What is slow query?
The definition of slow query has different conditions in different scenarios, but it is generally defined by the query speed. In fact, the query is very slow, such as the common paging list multi-condition union + sub-query + multi-table association + massive data, common e-commerce platform scenarios. The slow query I have experienced is defined as 2s, and any SQL above 2s is defined as slow. Slow query will not only greatly reduce user experience and consume database and system performance, so, how to solve slow query?
How to optimize
Analysis of SQL
First of all, the SQL structure analysis, related tables, fields, conditions and so on are the key points of analysis, so how to analyze it?
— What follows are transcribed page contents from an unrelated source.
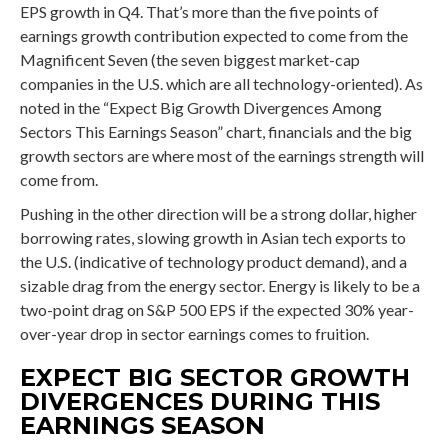
EPS growth in Q4. That’s more than the five points of
earnings growth contribution expected to come from the
Magnificent Seven (the seven biggest market-cap
companies in the U.S. which are all technology-oriented). As
noted in the “Expect Big Growth Divergences Among
Sectors This Earnings Season” chart, financials and the big
growth sectors are where most of the earnings strength will
come from.
Pushing in the other direction will be a strong dollar, higher
borrowing rates, slowing growth in Asian tech exports to
the U.S. (indicative of technology product demand), and a
sizable drag from the energy sector. Energy is likely to be a
two-point drag on S&P 500 EPS if the expected 30% year-
over-year drop in sector earnings comes to fruition.
EXPECT BIG SECTOR GROWTH
DIVERGENCES DURING THIS
EARNINGS SEASON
For query statements, look at the index first, so the establishment of the index can improve the query efficiency is obvious, such as where, group by, such as whether to use the index, index Settings are generally based on conditions, such as select * from user where age>=20 group by Address, where age and address are both conditions, can be indexed on these two fields. See whether the query field is associated with multiple tables, the foreign key and association relationship of multiple table association, and see the divergence of subqueries. These analyses can be viewed step by step through the SQL execution plan.Copy the code
SQL Execution plan
Here is a brief excerpt of how to analyze SQL using an execution plan
explain select * from user; In the explain result, you can see id, select_type, table, PARTITIONS, type, possible_keys, key, key_len, ref, rows, filtered, and Extra. What do these fields do? What does it mean?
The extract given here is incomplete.